Google has issued an apology—though it stops just short of full contrition—over a recent AI mishap involving its image-generating model. This model, designed to promote diversity in imagery, blatantly disregarded historical accuracy. While the challenge of addressing biases in AI is a valid concern, Google attributes the error to the model's alleged "oversensitivity." However, it's essential to recall that the model didn't create itself.
The AI at the center of this controversy is Gemini, Google's flagship conversational AI platform, which utilizes the Imagen 2 model to generate images on demand when prompted.
Users recently discovered that asking Gemini to produce images of particular historical figures or events yielded results that were unintentionally absurd. For example, requests for images of the Founding Fathers—a group recognized as white slave owners—resulted in a diverse, multi-ethnic depiction that doesn't reflect historical reality.
This easily replicable issue drew considerable mockery on social media and became a focal point in the ongoing discussions surrounding diversity, equity, and inclusion (DEI), a topic currently feeling the heat of criticism. Pundits have seized upon this blunder as further proof of the tech industry's perceived leftist agenda. Meanwhile, some from the left also expressed discomfort at such a distorted representation of history.
As anyone familiar with AI technology would recognize, and as Google somewhat sheepishly explains in its recent post, this fiasco stemmed from an attempt to mitigate systemic bias in training data. Imagine wanting to use Gemini to craft a marketing campaign. If you request "10 pictures of a person walking a dog in a park" without specifying attributes like the person's ethnicity, breed of dog, or park type, the AI defaults to what it knows best—often revealing biases embedded in its training datasets.
Typically, the training data contains an overrepresentation of white individuals in stock images and royalty-free photography, leading the model to default to this group if left unspecified. This bias is an artifact of the data itself, but as Google acknowledges, “our users are globally diverse, and we want the model to reflect that.” Users might expect a request for sports players or pet owners to yield a variety of representations rather than only one ethnicity.
Consider a scenario where you request imagery of dog walkers—but the outcome shows just one ethnicity repeatedly. That wouldn't be appropriate, especially in a different cultural context, such as Morocco, where the people, pets, and parks greatly vary.
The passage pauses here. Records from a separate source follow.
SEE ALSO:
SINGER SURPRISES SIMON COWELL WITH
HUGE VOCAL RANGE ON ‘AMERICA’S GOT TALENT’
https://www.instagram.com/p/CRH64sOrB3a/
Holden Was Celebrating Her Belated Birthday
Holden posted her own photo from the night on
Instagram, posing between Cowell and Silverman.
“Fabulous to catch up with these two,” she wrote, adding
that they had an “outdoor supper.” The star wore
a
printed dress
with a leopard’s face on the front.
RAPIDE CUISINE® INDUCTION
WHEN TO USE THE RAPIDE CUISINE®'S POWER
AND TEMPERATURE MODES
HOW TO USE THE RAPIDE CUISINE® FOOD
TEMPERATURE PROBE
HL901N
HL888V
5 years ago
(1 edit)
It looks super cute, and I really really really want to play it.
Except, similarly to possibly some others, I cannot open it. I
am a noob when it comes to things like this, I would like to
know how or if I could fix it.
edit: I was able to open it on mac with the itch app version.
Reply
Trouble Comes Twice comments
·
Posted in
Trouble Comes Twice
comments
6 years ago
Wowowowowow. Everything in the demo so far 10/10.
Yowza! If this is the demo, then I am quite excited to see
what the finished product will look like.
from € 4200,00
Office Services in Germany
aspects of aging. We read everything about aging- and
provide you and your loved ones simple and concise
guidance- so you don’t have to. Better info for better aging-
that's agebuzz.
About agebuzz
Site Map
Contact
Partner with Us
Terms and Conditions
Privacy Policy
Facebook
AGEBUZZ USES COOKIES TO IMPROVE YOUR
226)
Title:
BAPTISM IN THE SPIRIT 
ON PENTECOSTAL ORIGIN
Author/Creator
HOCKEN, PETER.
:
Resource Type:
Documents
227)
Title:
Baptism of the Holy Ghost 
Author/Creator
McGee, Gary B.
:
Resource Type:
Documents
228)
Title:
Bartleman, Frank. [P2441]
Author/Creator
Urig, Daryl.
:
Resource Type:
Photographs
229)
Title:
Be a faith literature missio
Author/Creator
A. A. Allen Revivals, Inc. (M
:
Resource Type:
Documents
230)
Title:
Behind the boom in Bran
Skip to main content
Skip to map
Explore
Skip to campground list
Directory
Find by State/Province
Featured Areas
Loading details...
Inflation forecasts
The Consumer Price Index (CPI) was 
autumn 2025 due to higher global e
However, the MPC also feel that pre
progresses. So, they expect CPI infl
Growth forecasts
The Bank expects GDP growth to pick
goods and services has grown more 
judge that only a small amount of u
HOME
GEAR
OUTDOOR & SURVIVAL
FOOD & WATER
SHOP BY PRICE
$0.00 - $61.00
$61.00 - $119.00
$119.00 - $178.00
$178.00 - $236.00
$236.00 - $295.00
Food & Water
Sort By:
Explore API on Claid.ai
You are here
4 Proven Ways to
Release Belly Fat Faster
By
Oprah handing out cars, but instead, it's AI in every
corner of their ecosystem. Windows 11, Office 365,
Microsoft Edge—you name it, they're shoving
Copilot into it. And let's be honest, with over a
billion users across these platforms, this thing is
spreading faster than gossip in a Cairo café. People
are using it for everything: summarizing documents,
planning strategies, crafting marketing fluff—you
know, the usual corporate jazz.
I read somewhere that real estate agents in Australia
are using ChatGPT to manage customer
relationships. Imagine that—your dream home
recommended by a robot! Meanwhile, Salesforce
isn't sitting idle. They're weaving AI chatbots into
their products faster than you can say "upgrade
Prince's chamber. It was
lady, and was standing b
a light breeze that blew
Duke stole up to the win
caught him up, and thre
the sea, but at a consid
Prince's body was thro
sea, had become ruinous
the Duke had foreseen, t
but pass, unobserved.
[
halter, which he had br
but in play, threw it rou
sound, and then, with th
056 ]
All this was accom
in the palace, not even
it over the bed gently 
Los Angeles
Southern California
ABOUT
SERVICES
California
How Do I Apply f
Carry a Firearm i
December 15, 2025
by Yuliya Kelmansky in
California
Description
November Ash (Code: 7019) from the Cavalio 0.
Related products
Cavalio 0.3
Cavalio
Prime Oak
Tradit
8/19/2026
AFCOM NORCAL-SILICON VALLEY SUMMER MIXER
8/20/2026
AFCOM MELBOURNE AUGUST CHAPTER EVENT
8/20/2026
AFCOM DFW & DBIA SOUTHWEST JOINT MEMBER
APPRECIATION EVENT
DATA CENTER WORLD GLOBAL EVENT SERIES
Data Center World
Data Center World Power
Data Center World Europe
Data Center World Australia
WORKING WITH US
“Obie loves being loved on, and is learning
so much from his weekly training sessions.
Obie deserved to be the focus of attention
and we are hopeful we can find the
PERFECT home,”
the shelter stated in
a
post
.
If no specific attributes are indicated, the model should produce varied representations rather than homogeneous outcomes, regardless of its training biases.
This challenge is prevalent across many forms of generative media, and resolving it is complex. In particularly sensitive or common scenarios, AI companies like Google, OpenAI, and Anthropic discreetly embed additional instructions within their models.
It's crucial to underscore the prevalence of such implicit guidance. The entire large language model (LLM) landscape operates on built-in instructions—commonly referred to as system prompts—that govern behavior, such as avoiding offensive content. For instance, a joke prompt typically avoids any offensive quips since models are trained to steer clear of them, promoting a culture of decorum.
The recent error with Google's Gemini stemmed from a lack of those implicit instructions when historical context is vital. A prompt like “a person walking a dog in a park” benefits from silent inclusions aimed at enhancing diversity. However, “the U.S. Founding Fathers signing the Constitution” clearly does not lend itself to that kind of interpretation.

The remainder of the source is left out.